Büyük Birlik Çağrısı 1993
Veysi ERKEN
Birleşin ey! Yolları Kur’an’da birleşenler
Birleşin, itikatta, imanda birleşenler
Ayrılık yakışmıyor, bölünmek günah size
Birleşin ey! Secde-i Rahman’da birleşenler.
Abdurrahim Karakoç
1992’de bütün insanlara bir çağrıda bulundular. İşte o çağrıyı maddeleştiriyorum ve birlik peşinde olan tüm iyi insanlara sunuyorum.
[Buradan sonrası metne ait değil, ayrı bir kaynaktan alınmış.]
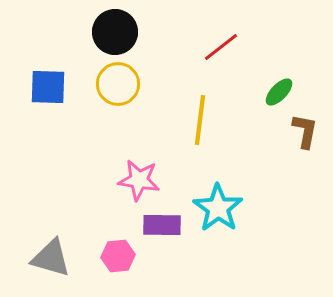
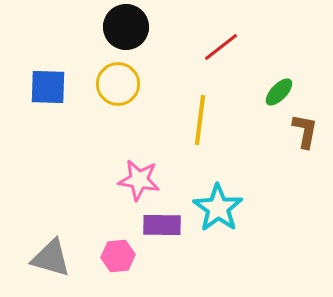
black circle: moved 11 px right, 5 px up
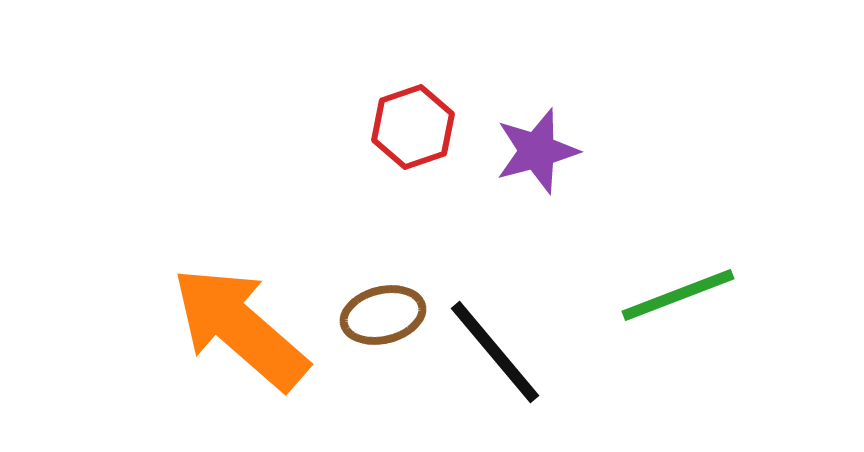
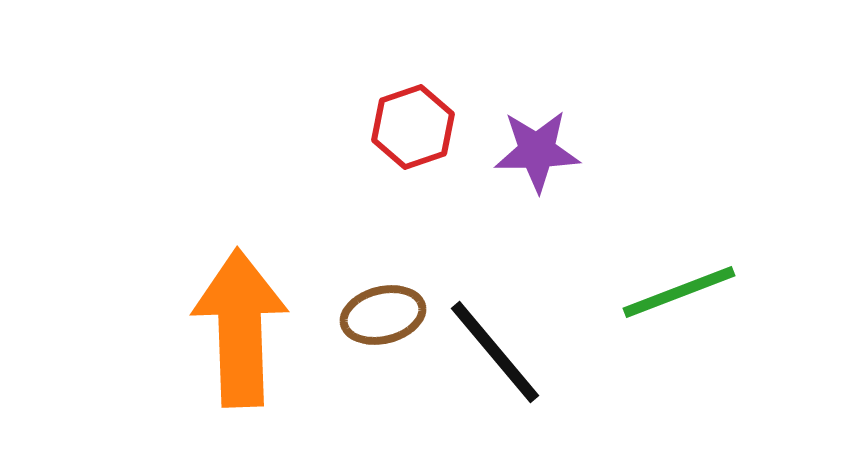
purple star: rotated 14 degrees clockwise
green line: moved 1 px right, 3 px up
orange arrow: rotated 47 degrees clockwise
“-Bütün dünyada Müslümanlar, kendilerine yabancı bir avuç diktatörün zulmü altında ezildiler.
- İmanlarını kaybetmeleri için bin türlü iğva ve zorlama ile karşılaştılar.
- Her şey mümkün. Her şey bizlerin ferasetine ve basiretine bağlı.
-Müslüman milletler kendileri güç merkezi olabilirler
-Halkı Müslüman olan ama yönetimleri dışa bağımlı birçok Ortadoğu ülkesi zillet içindeyken, öte yandan bu zilleti parçalayabilecek Müslüman Türk topluluklarının yeniden dirilişine sahne olabilecek bir ufuk önümüzdedir.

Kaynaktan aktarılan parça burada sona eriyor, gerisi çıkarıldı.